01 — Current authorize_build_step + handler architecture (VPS SSOT, 2026-06-23)

A. Handler architecture — RECONSTRUCTED FROM ACTUAL CODE/FUNCTIONS

A.1 The dispatcher is dot-apr-execute (DB-driven case)

VPS SSOT /opt/incomex/dot/bin/dot-apr-execute v2.2.0 (host vmi3080463, branch feat/s177-sprint1-round-a, read via SSH). It selects approved, not-yet-applied approval_requests, looks up apr_action_types.handler_ref by proposed_action_code, and routes through dispatch_handler():

case "$HANDLER_REF" in
  "unimplemented")               echo "SKIP:handler=unimplemented"; return 0 ;;
  "dot-apr-execute:create")      execute_create_item  ... ;;
  "dot-apr-execute:update")      execute_update_item  ... ;;
  "dot-apr-execute:add_field")   execute_add_field    ... ;;
  "dot-apr-execute:patch_ops")   execute_patch_ops_code "$APR" ;;
  *)                             echo "SKIP:handler_unknown:${HANDLER_REF}" ;;   # fail-closed default
esac

On handler OK it PATCHes the APR to status='applied'. Handlers are bash functions named execute_<verb>; handler_ref is the routing key dot-apr-execute:<verb>. There is NO separate handler registry table — the dispatch surface is this case.

A.2 The four implemented handlers and their write channels

action_code	handler_ref	write channel	_dot_origin
create_item	dot-apr-execute:create	Directus POST /items/{coll}	MIGRATION
update_item	dot-apr-execute:update	Directus PATCH /items/{coll}/{id}	MIGRATION
add_field	dot-apr-execute:add_field	Directus POST /fields/{coll}	MIGRATION
patch_ops_code	dot-apr-execute:patch_ops	run_pg + filesystem (execute_patch_ops_code)	MIGRATION

execute_patch_ops_code is the precedent that matters: it writes a raw PG table (vps_deploy_log) via run_pg "INSERT …" (docker exec postgres psql), NOT via Directus. The C1 grant handler follows this exact pattern, because the grant table is also a raw PG table.

A.3 Self-patch path exists

execute_patch_ops_code patches files matching ^/opt/incomex/dot/bin/dot- (flock → backup .bak-{session} → apply → bash -n syntax gate → atomic mv → vps_deploy_log). So dot-apr-execute can be patched through a governed patch_ops_code APR — the DOT-approved code-deploy path for the new handler function (see file 04).

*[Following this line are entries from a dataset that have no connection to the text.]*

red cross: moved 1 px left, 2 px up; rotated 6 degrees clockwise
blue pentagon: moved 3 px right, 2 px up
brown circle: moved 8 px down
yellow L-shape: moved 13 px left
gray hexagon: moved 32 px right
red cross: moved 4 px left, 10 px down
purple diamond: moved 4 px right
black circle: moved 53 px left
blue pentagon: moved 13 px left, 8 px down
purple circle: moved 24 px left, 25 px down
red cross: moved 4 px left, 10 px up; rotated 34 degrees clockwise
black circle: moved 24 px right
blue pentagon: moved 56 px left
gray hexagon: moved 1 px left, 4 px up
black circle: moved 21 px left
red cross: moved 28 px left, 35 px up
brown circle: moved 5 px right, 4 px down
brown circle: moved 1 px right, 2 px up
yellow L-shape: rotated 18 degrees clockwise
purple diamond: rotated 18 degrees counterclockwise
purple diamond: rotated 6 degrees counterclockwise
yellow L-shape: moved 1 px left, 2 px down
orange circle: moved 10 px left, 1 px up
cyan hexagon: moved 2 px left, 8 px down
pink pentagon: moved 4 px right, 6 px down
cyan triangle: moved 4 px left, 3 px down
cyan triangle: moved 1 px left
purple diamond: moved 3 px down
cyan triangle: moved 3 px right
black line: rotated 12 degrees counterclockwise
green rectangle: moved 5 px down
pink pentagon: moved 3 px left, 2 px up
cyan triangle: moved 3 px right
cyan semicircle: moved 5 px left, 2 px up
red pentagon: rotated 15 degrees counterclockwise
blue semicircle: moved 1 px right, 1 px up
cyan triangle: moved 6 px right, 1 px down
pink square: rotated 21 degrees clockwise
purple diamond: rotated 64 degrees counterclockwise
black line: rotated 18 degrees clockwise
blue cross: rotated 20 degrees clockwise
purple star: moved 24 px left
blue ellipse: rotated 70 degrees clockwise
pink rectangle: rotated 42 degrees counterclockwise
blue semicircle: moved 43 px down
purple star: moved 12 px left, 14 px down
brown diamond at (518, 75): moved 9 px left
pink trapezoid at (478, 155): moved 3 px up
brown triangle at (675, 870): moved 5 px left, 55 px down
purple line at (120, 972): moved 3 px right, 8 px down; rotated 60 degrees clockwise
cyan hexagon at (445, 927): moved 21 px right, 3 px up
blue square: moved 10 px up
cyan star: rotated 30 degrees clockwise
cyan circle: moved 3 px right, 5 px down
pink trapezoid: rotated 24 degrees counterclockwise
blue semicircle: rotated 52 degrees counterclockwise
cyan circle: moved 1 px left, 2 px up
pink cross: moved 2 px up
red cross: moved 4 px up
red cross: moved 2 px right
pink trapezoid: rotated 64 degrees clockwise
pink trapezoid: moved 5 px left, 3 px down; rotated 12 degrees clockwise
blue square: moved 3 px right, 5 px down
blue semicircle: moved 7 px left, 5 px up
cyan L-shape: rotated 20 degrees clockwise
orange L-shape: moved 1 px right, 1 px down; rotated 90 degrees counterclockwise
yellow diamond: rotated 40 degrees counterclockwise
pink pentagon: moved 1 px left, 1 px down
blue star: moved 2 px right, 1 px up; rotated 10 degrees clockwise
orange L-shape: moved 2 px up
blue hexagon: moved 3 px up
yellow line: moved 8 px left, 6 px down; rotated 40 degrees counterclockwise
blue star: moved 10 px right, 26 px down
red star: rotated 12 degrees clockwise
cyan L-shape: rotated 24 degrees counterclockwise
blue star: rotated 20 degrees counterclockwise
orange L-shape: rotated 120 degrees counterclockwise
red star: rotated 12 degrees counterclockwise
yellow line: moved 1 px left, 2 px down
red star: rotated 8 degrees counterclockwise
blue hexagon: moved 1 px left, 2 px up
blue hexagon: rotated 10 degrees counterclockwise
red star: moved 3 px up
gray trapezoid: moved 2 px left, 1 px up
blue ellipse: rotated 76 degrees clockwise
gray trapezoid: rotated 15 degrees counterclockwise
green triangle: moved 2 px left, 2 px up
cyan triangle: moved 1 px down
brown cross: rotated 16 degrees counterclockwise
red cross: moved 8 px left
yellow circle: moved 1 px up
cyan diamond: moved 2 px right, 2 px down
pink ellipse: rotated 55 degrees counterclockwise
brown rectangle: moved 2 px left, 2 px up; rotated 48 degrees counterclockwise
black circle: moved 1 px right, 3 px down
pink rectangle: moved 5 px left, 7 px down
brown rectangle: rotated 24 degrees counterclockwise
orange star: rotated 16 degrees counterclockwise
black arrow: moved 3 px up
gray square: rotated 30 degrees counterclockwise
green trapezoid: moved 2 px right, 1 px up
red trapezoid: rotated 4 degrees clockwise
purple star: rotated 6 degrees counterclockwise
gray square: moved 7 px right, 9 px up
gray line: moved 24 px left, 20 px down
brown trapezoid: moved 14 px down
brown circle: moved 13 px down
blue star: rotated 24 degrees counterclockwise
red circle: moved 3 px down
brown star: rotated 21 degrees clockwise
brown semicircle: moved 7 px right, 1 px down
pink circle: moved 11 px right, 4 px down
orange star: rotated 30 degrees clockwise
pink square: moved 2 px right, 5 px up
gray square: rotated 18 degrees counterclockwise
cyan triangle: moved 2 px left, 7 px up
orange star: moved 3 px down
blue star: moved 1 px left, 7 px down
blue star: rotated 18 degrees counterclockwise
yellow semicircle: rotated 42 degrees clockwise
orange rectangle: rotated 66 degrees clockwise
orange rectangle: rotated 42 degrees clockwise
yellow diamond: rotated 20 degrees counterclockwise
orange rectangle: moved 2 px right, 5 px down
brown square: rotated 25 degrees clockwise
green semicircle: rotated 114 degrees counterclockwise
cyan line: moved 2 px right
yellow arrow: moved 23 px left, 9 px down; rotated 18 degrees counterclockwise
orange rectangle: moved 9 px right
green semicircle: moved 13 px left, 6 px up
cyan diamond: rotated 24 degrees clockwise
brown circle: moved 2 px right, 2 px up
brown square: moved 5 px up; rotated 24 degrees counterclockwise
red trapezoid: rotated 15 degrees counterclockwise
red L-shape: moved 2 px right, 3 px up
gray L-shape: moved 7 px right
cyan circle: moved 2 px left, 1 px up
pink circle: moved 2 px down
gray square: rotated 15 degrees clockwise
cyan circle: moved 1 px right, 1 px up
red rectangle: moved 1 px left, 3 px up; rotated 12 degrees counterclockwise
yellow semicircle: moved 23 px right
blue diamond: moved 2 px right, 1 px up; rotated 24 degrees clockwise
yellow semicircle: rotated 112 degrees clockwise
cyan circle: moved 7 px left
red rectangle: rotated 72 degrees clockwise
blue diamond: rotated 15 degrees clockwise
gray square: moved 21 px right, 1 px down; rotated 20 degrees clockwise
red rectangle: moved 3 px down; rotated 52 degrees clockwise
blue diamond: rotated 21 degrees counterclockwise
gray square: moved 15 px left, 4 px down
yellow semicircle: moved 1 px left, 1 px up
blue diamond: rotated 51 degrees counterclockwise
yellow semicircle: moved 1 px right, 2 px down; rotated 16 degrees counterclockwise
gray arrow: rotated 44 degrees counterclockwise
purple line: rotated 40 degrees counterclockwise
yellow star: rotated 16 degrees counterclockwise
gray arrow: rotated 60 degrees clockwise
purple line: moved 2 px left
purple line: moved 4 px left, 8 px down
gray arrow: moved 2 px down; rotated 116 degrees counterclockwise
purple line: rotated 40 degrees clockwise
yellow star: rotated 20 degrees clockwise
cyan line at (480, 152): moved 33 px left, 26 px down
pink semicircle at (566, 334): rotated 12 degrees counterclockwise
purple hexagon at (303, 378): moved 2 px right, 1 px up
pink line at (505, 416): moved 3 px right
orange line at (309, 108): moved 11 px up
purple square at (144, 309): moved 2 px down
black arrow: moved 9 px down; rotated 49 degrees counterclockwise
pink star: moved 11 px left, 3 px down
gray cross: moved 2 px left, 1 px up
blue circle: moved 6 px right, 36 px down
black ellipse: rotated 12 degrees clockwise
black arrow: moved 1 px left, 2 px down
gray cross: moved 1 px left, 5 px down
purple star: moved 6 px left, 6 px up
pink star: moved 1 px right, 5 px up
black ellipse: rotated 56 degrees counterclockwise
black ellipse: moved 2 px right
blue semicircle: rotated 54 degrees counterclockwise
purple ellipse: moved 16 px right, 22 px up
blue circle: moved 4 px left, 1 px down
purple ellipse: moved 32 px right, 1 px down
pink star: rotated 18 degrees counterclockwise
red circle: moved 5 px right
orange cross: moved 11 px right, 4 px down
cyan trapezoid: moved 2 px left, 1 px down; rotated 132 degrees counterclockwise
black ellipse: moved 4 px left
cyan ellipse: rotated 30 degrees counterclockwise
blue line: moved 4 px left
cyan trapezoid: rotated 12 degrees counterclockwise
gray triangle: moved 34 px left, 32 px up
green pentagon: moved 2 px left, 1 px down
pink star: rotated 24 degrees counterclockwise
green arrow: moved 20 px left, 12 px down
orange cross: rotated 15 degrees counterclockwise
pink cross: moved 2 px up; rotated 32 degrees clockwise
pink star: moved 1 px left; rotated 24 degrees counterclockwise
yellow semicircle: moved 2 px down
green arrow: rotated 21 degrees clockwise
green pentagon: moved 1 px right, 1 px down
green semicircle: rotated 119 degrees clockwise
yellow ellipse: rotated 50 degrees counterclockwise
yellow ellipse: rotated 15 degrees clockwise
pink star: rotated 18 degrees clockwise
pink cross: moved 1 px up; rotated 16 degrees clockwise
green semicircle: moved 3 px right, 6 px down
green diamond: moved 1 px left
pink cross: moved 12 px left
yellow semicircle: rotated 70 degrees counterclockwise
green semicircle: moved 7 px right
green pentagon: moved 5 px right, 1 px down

B. DB-enforced gates (fail-closed) — pg_get_functiondef

• trg_apr_block_unimplemented = BEFORE UPDATE ON approval_requests WHEN (new.status='applied' AND old.status<>'applied') → fn_apr_block_unimplemented_handler():
  1. IF NOT quorum_passed(NEW.code) THEN RAISE (apply-time quorum re-proof, fail-closed);
  2. IF handler_ref='unimplemented' THEN RAISE 'Action % … Reserve-only, cannot execute.'
• quorum_passed(code) (STABLE): proposer self-excluded (INV-1); any reject ⇒ false (INV-3); high ⇒ president≥1 (human, approver ILIKE '%president%') AND ai_council≥2; medium ⇒ president≥1; low ⇒ total≥1.
• fn_process_axis_execute_guarded_action(action,kind,subj,actor,actor_type) is the axis-UI path (Gate A president-only-human, Gate B implemented-handler, Gate C human-president vote; EXECUTED-NOOP, writes no canon). It first does SELECT … FROM process_axis_action_vocabulary WHERE action_code=…; authorize_build_step is absent from that vocabulary (0 rows) ⇒ this path returns unknown action_code. The W7 grant path does NOT use this function — it uses dot-apr-execute (§A), which consults apr_action_types only. ⇒ no need to touch process_axis_action_vocabulary; smaller blast radius.

C. authorize_build_step live row (apr_action_types)

action_code = authorize_build_step
handler_ref = unimplemented        <-- the blocker
risk_level  = high
status      = active
_dot_origin = PG:sb1-gov-vocab     (reserve-only by design)

Existing approval_requests with proposed_action_code='authorize_build_step': 0.

D. What must change to unblock W7 (exactly two things)

1. Implement the domain handler execute_authorize_build_step (net-new bash function) — file 03/04.
2. Bind apr_action_types.authorize_build_step.handler_ref unimplemented → dot-apr-execute:authorize_build_step — file 05. Both are STAGED here; neither is applied. The handler architecture is found and proven ⇒ C1_AUTH_HANDLER_HOLD_HANDLER_ARCHITECTURE_UNCLEAR does not fire.